### To do
Scan the entries for the word "this". Every line that has it should be copied.

(Records drawn from a dataset)
++++++++++++++++++++

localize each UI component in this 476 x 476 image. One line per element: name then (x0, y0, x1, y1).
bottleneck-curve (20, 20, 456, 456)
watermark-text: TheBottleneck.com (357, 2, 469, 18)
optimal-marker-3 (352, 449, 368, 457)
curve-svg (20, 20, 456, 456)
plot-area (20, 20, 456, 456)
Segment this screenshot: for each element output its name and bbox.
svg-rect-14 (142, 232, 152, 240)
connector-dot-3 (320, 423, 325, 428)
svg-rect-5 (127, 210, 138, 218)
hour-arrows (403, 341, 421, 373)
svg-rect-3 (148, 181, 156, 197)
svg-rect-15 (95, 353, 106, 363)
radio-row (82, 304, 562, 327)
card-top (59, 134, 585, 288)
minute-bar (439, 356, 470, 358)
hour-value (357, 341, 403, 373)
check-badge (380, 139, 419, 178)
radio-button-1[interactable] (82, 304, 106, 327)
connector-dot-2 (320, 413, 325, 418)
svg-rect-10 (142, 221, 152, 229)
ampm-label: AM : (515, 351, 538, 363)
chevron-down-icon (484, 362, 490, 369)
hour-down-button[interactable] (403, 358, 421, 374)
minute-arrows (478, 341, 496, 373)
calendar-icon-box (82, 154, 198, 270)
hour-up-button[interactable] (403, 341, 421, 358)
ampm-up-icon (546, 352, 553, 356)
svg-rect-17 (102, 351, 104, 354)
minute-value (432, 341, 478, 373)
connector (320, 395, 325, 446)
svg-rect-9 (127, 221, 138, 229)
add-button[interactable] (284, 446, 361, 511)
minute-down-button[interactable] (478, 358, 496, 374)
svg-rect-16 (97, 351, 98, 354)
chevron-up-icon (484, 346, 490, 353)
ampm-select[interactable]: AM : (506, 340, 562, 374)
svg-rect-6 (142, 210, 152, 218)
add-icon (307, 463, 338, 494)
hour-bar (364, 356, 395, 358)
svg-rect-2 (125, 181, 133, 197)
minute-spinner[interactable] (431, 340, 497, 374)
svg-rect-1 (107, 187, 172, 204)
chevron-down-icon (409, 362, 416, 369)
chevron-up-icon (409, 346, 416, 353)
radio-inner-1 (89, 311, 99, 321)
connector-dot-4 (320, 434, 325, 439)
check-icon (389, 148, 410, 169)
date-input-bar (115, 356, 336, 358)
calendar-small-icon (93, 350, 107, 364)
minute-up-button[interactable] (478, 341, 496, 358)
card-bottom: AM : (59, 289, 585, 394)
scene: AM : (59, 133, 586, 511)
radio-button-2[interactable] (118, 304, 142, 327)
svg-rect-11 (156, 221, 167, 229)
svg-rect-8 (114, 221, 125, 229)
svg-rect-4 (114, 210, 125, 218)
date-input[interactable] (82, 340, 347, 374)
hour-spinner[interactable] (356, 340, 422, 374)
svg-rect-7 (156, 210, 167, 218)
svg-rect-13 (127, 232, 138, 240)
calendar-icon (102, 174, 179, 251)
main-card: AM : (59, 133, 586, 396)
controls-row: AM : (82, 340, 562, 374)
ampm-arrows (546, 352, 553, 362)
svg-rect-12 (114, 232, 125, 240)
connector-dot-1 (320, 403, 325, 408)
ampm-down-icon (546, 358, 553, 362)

++++++++++++++++++++

### Answer box
localize each UI component in this 476 x 476 image. One line per element: name then (x0, y0, x1, y1).
Segment this screenshot: for each element output its name and bbox.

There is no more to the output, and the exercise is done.